Così che al momento dell’occupazione delle fabbriche, la sua presenza fece desistere dai loro propositi i capi sindacali e li convinse che gli interessi degli operai erano ben tutelati da lui, dall’ing. Camillo.
Il potere di Camillo Olivetti certamente derivava dal suo talento e le sue capacità organizzative lo mettevano al di sopra delle maestranze, ma l’amore per il lavoro, il disinteresse, il lavoro accurato e fatto ad “opera d’arte” riduceva qualsiasi livello.
Eppure gli anni venti dovevano segnare la definitiva espansione della Olivetti e le realizzazioni delle aspettative dell’ingegniere Camillo ma sopratutto il consolidamento delle strutture operative che daranno all’azienda l’immagine dell’affidabilità del suo prodotto. Nel 1922 i dipendenti sono quasi trecento e la produzione è di 2000 macchine all’anno.

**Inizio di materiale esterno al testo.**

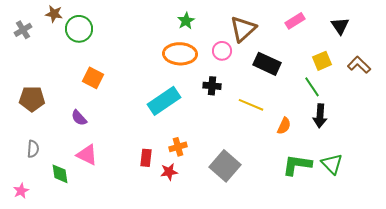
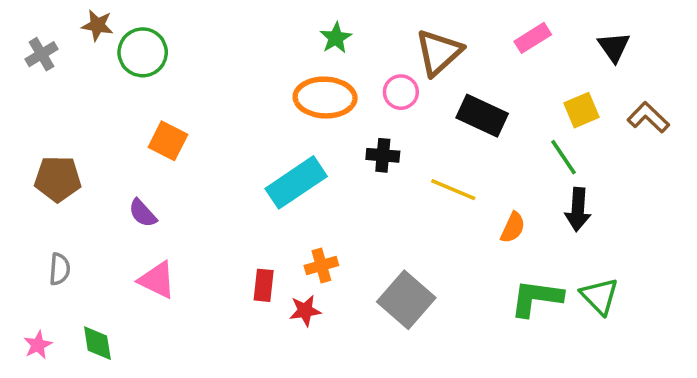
green diamond: (60, 174) -> (97, 343), moved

I manifesti di Marcello Dudovich e Pirovano pubblicizzano l’unico prodotto Olivetti. In Pirovano si esaltano le tendenze futuristiche che avevano caratterizzato gli anni antecedenti la Grande Guerra.
Marcello Dudovich è affermato, aveva già lavorato in Germania nella redazione di Simplicissimus, di formazione internazionale sa mediare le influenze liberty della grafica Francese elaborando figure spontanee e gioiose e contemporaneamente ambigue come quelle del Liquore Strega, la Rinascente, le Corse di Brescia ed altro.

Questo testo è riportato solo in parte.